Oleh sebab itu jelasnya, dalam upaya penghapusan kemiskinan ekstrem, pemerintah daerah diharapkan dapat memperkuat koordinasi di daerah dan koordinasi dengan pemerintah pusat.
Selanjutnya, menggunakan data Percepatan Penghapusan Kemiskinan Ekstrem (P3KE) untuk mempertajam sasaran program ataupun memastikan penduduk miskin ekstrem dan kantong kemiskinan ekstrem terintervensi program kemiskinan dengan penandatanganan komitmen prioritas intervensi.
"Mohon penanganan kemiskinan ekstrem ini menjadi komitmen bersama," ucapnya, dalam rapat penajaman penanggulangan kemiskinan ekstrem di Provinsi Riau, berlangsung di Kediaman Wagubri, Senin (17/10/22).

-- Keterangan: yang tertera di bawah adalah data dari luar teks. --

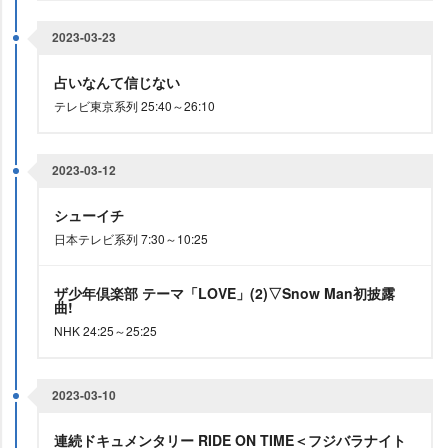
2023-03-23
占いなんて信じない
テレビ東京系列 25:40～26:10
2023-03-12
シューイチ
日本テレビ系列 7:30～10:25
ザ少年倶楽部 テーマ「LOVE」(2)▽Snow Man初披露
曲!
NHK 24:25～25:25
2023-03-10
連続ドキュメンタリー RIDE ON TIME＜フジバラナイト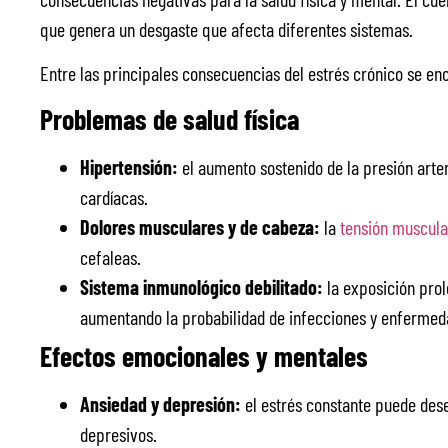
que genera un desgaste que afecta diferentes sistemas.
Entre las principales consecuencias del estrés crónico se en
Problemas de salud física
Hipertensión:
el aumento sostenido de la presión arte
cardíacas.
Dolores musculares y de cabeza:
la
tensión muscula
cefaleas.
Sistema inmunológico debilitado:
la exposición prol
aumentando la probabilidad de infecciones y enfermed
Efectos emocionales y mentales
Ansiedad y depresión:
el estrés constante puede des
depresivos.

Dalam kesempatan itu, Wagubri meminta agar kepala OPD membuat roadmap upaya penghapusan kemiskinan ekstrem, lalu menyusun upaya terobosan dalam upaya percepatan penghapusan kemiskinan ekstrem dan melakukan langkah-langkah konvergensi instrumen kebijakan pusat dan daerah.
Disamping itu, ia juga meminta dalam penyelesaian permasalahan penanganan kemiskinan ekstrem ini agar mengutamakan penyelesaian exclusion error atau salah sasaran.
Dia menjelaskan, sesuai rekomendasi LHP BPK bahwa Pusat Kesejahteraan Sosial (PUSKESOS) juga harus mampu menyajikan data untuk dianalisis sebagai upaya untuk penguatan program penanggulangan kemiskinan di Provinsi Riau.
Karena itu sebutnya, basis data P3KE digunakan sebagai dasar pelayanan berikut dengan pengembangannya. Sehingga tim teknis berperan sebagai perumus rancangan kebijakan terkait pengembangan PUSKESOS di Provinsi Riau.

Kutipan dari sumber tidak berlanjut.